The other is the life of Francis Church who lost his wife about a year ago. He’s a newspaper reporter working for his editor, Edward Mitchell. Francis has developed a drinking problem. He struggles with the fact that he was gone traveling so often for work and wasn’t even there with his wife when she passed. I know so many of us have times in our lives where something happens that tests our coping mechanisms and we sometimes make poor choice. In Church’s case, Mitchell is there for him to help him. It’s nice to see someone care enough to overstep but to guide gently and let Church get things back in order with his pride intact.
The whole concept of the true story of Virginia O’Hanlan is just lovely. I love that an 8-year-old girl wanted to believe in Santa so badly, despite her friends saying he didn’t exist. Writing to a newspaper and having them reply is just magical. I can only imagine that young girl reading that paper and seeing it read that there is a Santa Claus. How amazing that must have felt for her.

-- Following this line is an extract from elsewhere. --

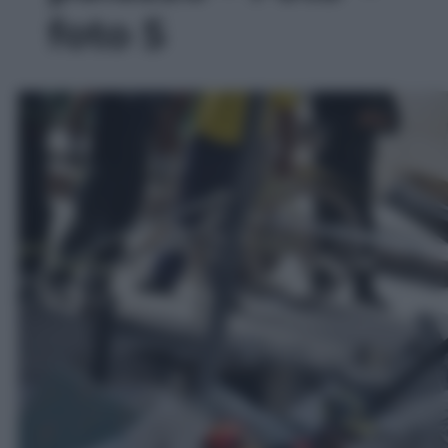
foto 5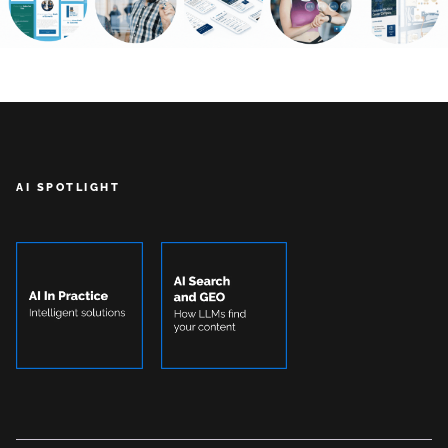
AI SPOTLIGHT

While the story of Virginia writing to the editor and the editor replying is true, a lot of the surrounding story is fictional to create an interesting movie. According to one biography, her father was a doctor as opposed to the poor man searching for work in the movie.
I really love seeing life before TV, radio, and technology separated us. People really focused on each other. I think this is not only a great family movie but it could open communication about history and maybe spark an interest in it in a child.
If you haven’t seen it I hope you give it a try. If you have, I'd love to hear your thoughts on the movie. Happy Viewing!